The Women’s International League for Peace and Freedom photography contest aims to mobilise men for feminist peace. The theme for this year’s award is Men and Love in Times of War and Polarisation. Selected photographs will be exhibited online and in high visibility indoor and outdoor locations including potentially: the UN Headquarters in New York and Geneva, the EU, the African Union, and in many of the countries in which the project is implemented in Africa, Latin America, the Middle East and Asia.

  • Type: Awards
  • Prize: $1,000
  • By: Women’s International League for Peace and Freedom
  • Deadline: January 15

🆕 Mark of Excellence Awards

These awards honors the best in student journalism. In addition to physical awards and recognition, two awards carry cash prizes.

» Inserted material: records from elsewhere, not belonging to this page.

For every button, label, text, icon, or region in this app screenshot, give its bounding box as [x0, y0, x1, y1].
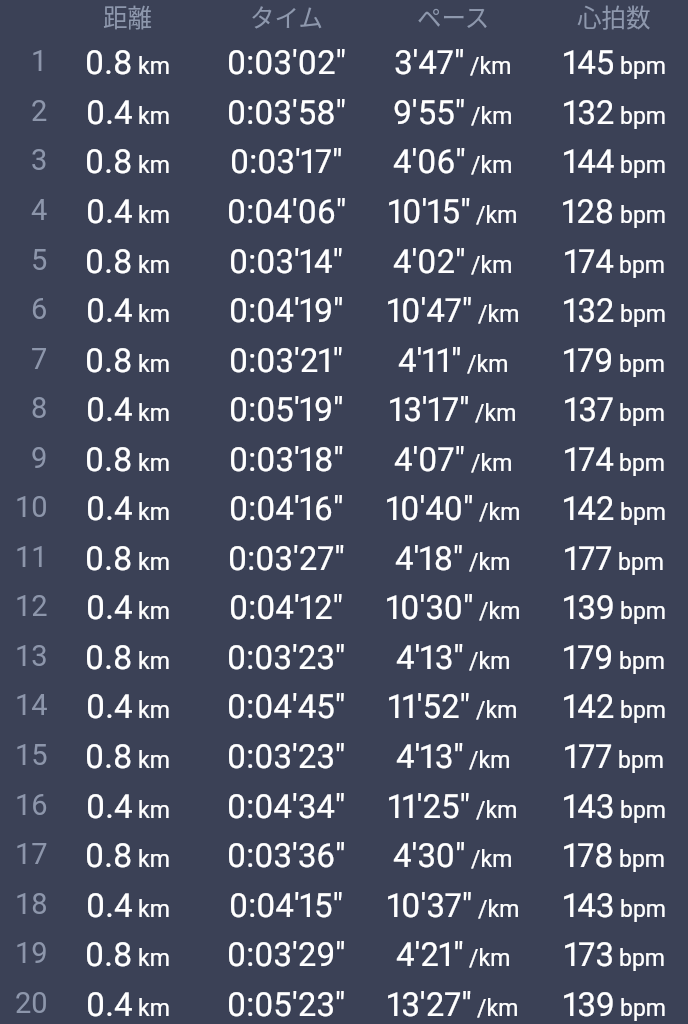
button[interactable]: 18 — [0, 880, 688, 930]
button[interactable]: 20 — [0, 979, 688, 1024]
staticText: 0.8 — [85, 440, 133, 479]
staticText: 132 — [563, 93, 615, 132]
staticText: 4'18" — [395, 539, 464, 578]
staticText: 174 — [564, 440, 614, 479]
button[interactable]: 4 — [0, 186, 688, 236]
staticText: 4'06" — [393, 142, 466, 181]
staticText: bpm — [620, 53, 666, 80]
staticText: km — [138, 53, 170, 80]
staticText: bpm — [618, 747, 664, 774]
button[interactable]: 10 — [0, 483, 688, 533]
staticText: 14 — [15, 688, 48, 722]
staticText: 7 — [31, 342, 48, 376]
button[interactable]: 16 — [0, 781, 688, 831]
staticText: 4'11" — [398, 341, 462, 380]
staticText: 0.8 — [85, 539, 133, 578]
button[interactable]: 6 — [0, 285, 688, 335]
staticText: 0:04'34" — [227, 787, 346, 826]
staticText: 0:03'23" — [227, 638, 346, 677]
staticText: 1 — [31, 44, 48, 78]
staticText: 0:04'06" — [227, 192, 347, 231]
staticText: km — [138, 846, 170, 873]
staticText: 177 — [564, 737, 613, 776]
staticText: 0.8 — [85, 242, 133, 281]
staticText: /km — [471, 152, 513, 179]
staticText: bpm — [620, 499, 666, 526]
staticText: km — [138, 450, 170, 477]
staticText: 137 — [564, 390, 614, 429]
staticText: km — [138, 252, 170, 279]
staticText: 心拍数 — [577, 0, 651, 34]
button[interactable]: 15 — [0, 731, 688, 781]
staticText: 0.8 — [85, 737, 133, 776]
staticText: 2 — [31, 94, 48, 128]
staticText: 0:03'02" — [227, 43, 346, 82]
staticText: 11'52" — [388, 687, 471, 726]
staticText: 5 — [31, 243, 48, 277]
staticText: bpm — [620, 103, 666, 130]
button[interactable]: 2 — [0, 87, 688, 137]
staticText: bpm — [620, 152, 666, 179]
staticText: 0:03'21" — [229, 341, 344, 380]
staticText: /km — [471, 252, 513, 279]
staticText: bpm — [619, 400, 665, 427]
staticText: km — [138, 152, 170, 179]
staticText: 178 — [563, 836, 614, 875]
staticText: 4'13" — [396, 638, 464, 677]
staticText: /km — [469, 549, 511, 576]
staticText: 174 — [564, 242, 614, 281]
staticText: /km — [479, 598, 521, 625]
staticText: 4'30" — [393, 836, 466, 875]
staticText: 4 — [31, 193, 48, 227]
staticText: bpm — [620, 598, 666, 625]
button[interactable]: 7 — [0, 335, 688, 385]
staticText: ペース — [417, 0, 490, 34]
staticText: 0:04'19" — [229, 291, 344, 330]
button[interactable]: 8 — [0, 384, 688, 434]
staticText: 0:04'16" — [229, 489, 344, 528]
staticText: bpm — [620, 301, 666, 328]
staticText: 0.4 — [86, 588, 133, 627]
button[interactable]: 14 — [0, 681, 688, 731]
staticText: 3'47" — [394, 43, 465, 82]
button[interactable]: 3 — [0, 136, 688, 186]
staticText: 4'02" — [393, 242, 466, 281]
staticText: 4'07" — [394, 440, 466, 479]
staticText: 4'21" — [396, 935, 464, 974]
staticText: 139 — [563, 985, 615, 1024]
staticText: 0.8 — [85, 935, 133, 974]
staticText: 0:05'23" — [227, 985, 346, 1024]
staticText: 17 — [15, 837, 48, 871]
staticText: /km — [476, 697, 518, 724]
staticText: 173 — [564, 935, 614, 974]
staticText: 10'47" — [387, 291, 473, 330]
staticText: 0:03'58" — [227, 93, 346, 132]
staticText: bpm — [618, 549, 664, 576]
staticText: 0:03'14" — [229, 242, 344, 281]
staticText: km — [138, 747, 170, 774]
staticText: bpm — [620, 995, 666, 1022]
button[interactable]: 9 — [0, 434, 688, 484]
button[interactable]: 11 — [0, 533, 688, 583]
staticText: km — [138, 697, 170, 724]
button[interactable]: 12 — [0, 582, 688, 632]
staticText: 144 — [563, 142, 615, 181]
button[interactable]: 5 — [0, 236, 688, 286]
staticText: bpm — [620, 697, 666, 724]
button[interactable]: 19 — [0, 929, 688, 979]
staticText: bpm — [619, 846, 665, 873]
staticText: bpm — [619, 945, 665, 972]
staticText: km — [138, 598, 170, 625]
button[interactable]: 1 — [0, 37, 688, 87]
staticText: 0.4 — [86, 787, 133, 826]
button[interactable]: 17 — [0, 830, 688, 880]
staticText: 4'13" — [396, 737, 464, 776]
staticText: 0.4 — [86, 489, 133, 528]
staticText: /km — [469, 945, 511, 972]
button[interactable]: 13 — [0, 632, 688, 682]
staticText: 10'30" — [386, 588, 474, 627]
staticText: 0:05'19" — [229, 390, 344, 429]
staticText: bpm — [619, 252, 665, 279]
staticText: /km — [471, 103, 513, 130]
staticText: 0:03'29" — [227, 935, 346, 974]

Categories include Corbin Gwaltney Award for Best All-Around Student Newspaper; Best All-Around Radio Newscast; Best All-Around Television Newscast; Best All-Around Television News Magazine; Best Affiliated Website; Best Independent Online Student Publication; and Best Podcast.

🆕 Global Media Awards

INMA’s Global Media Awards rewards business practices that sustain news media and journalism. Across 20 categories, seven genres, and two audience segments, INMA aims to tell a story of creativity and aspiration for the unsung heroes behind news media’s renaissance in a complicated digital age.

🆕 2024 Amnesty Media Awards

The Amnesty International Media Awards celebrate excellence in human rights journalism and applaud the courage and determination of journalists and editors who put their lives on the line to tell important human rights stories.